Collected data
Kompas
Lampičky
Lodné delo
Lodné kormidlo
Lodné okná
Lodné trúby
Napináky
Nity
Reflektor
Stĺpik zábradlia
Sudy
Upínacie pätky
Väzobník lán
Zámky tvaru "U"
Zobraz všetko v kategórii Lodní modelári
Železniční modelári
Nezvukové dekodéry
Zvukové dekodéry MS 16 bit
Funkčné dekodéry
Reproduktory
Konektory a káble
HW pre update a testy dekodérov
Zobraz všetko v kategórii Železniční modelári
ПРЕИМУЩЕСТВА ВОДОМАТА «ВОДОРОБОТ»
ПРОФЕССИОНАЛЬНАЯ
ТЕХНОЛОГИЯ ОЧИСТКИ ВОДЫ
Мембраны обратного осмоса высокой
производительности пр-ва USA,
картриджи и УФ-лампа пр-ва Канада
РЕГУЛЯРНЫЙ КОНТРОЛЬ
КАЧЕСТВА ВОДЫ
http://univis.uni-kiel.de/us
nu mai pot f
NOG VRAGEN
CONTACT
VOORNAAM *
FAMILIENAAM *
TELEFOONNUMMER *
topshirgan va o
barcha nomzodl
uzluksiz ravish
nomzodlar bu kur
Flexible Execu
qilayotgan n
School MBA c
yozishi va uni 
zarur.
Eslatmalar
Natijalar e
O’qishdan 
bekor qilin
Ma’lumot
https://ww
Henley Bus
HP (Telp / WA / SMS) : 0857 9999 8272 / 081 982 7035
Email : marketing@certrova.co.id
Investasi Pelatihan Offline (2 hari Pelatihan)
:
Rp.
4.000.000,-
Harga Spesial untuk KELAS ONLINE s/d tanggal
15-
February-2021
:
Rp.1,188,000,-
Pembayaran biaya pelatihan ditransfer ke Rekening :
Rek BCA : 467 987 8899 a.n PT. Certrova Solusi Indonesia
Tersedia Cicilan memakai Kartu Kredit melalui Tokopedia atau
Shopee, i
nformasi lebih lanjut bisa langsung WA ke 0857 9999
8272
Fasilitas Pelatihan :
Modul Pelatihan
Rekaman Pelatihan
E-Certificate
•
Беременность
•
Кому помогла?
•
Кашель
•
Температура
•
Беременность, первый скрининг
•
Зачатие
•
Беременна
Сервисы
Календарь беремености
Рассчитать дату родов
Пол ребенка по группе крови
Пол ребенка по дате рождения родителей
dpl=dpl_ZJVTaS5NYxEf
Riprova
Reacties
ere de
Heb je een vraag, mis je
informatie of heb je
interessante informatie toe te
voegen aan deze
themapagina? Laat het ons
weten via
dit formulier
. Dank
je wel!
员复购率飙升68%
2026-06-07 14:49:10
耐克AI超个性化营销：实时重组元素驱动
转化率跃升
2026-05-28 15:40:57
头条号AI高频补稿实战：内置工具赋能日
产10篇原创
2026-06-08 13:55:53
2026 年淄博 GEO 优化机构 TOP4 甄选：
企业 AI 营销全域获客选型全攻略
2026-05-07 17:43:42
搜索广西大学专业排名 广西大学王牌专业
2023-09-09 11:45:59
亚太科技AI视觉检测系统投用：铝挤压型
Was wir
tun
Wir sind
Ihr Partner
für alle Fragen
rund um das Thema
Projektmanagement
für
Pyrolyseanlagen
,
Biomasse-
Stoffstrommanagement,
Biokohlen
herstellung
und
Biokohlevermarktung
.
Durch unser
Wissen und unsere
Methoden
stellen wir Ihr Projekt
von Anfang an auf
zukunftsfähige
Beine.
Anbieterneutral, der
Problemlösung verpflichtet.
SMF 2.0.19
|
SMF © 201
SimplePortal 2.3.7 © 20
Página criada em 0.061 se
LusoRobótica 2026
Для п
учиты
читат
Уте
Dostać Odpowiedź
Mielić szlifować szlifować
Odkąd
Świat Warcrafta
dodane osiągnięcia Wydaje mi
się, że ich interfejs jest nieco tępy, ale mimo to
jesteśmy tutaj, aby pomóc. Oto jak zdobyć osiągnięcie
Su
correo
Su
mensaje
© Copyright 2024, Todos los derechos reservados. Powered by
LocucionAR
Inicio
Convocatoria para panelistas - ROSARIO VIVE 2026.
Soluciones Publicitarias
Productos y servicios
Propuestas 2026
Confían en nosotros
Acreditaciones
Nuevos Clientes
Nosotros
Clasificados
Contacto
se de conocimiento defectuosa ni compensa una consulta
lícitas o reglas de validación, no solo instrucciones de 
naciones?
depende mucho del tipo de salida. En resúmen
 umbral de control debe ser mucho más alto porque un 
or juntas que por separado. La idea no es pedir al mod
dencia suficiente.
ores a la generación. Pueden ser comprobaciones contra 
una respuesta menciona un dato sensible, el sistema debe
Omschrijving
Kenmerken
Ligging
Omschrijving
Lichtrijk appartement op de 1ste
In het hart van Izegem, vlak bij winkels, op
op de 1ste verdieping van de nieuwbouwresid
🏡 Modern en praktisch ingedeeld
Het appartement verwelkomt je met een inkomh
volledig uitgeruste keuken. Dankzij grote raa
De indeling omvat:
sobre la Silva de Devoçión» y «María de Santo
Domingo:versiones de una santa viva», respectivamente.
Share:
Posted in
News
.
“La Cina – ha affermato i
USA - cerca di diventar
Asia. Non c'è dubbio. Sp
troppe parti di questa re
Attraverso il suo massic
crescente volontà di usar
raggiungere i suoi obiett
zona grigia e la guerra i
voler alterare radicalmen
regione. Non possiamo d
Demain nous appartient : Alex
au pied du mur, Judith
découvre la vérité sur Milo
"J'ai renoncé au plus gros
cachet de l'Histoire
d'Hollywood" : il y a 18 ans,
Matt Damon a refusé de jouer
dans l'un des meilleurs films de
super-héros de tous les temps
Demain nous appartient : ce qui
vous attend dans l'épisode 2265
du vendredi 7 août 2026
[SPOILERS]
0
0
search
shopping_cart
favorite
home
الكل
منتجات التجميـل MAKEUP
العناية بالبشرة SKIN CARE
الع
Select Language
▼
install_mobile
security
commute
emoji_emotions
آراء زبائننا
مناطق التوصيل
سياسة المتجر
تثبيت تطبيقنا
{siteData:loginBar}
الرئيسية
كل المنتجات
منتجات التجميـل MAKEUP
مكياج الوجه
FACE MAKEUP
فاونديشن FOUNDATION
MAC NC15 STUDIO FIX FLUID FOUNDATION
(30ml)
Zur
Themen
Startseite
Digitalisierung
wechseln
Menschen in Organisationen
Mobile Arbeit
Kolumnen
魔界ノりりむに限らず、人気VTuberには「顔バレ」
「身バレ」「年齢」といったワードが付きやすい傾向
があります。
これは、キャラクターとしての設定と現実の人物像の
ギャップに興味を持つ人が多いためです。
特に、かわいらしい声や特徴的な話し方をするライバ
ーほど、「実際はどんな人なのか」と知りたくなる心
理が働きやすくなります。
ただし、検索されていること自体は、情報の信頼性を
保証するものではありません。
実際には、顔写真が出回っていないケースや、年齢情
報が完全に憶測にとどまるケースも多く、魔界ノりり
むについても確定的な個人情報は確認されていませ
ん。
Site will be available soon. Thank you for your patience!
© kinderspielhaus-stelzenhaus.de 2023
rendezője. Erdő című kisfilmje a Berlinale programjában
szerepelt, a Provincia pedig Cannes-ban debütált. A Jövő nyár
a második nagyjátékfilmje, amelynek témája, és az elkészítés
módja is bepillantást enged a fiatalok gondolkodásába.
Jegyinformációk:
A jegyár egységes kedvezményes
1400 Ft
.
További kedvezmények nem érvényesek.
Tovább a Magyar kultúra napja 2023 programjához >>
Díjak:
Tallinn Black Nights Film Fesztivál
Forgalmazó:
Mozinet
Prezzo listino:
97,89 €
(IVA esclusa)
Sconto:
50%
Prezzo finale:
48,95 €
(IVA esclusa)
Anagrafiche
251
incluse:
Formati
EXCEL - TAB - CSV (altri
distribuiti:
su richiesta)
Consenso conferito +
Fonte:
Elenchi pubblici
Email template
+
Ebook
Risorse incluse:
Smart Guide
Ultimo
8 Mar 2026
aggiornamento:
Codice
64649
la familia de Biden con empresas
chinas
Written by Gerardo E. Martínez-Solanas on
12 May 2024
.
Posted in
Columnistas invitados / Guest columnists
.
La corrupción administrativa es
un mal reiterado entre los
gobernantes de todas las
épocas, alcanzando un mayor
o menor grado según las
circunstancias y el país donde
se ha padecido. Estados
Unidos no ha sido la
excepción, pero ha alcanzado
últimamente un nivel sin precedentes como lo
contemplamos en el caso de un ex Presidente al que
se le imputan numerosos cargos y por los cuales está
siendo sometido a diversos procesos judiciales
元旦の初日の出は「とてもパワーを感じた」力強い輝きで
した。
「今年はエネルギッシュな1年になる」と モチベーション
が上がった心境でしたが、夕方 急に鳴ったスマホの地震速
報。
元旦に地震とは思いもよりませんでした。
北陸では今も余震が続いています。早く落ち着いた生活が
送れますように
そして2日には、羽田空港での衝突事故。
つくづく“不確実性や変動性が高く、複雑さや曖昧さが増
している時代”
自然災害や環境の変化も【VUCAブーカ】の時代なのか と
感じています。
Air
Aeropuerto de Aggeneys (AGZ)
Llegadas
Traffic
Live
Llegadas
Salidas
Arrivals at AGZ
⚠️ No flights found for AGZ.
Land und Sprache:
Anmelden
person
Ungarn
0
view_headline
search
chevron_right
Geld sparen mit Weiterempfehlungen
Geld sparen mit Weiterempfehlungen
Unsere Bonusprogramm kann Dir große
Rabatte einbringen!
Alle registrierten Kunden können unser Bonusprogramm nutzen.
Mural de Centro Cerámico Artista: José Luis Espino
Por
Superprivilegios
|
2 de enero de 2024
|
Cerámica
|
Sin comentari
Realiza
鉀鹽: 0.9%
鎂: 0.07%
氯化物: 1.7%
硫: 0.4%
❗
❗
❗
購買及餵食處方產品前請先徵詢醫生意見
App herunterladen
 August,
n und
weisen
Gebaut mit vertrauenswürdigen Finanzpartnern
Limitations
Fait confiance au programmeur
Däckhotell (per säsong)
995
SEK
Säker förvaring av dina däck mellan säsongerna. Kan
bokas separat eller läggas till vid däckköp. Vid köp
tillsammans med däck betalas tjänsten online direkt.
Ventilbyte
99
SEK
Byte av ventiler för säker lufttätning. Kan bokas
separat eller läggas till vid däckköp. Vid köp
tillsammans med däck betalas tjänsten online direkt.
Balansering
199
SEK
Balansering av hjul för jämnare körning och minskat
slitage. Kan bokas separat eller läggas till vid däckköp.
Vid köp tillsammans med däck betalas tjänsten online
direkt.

_REQUIRED ACTION_.
Set down, from the entries above, exactly the lines from the one with "Attraverso il suo massic" up to and including the one with "super-héros de tous les temps", and no other lines.

_TASK SOLUTION_.
Attraverso il suo massic
crescente volontà di usar
raggiungere i suoi obiett
zona grigia e la guerra i
voler alterare radicalmen
regione. Non possiamo d
Demain nous appartient : Alex
au pied du mur, Judith
découvre la vérité sur Milo
"J'ai renoncé au plus gros
cachet de l'Histoire
d'Hollywood" : il y a 18 ans,
Matt Damon a refusé de jouer
dans l'un des meilleurs films de
super-héros de tous les temps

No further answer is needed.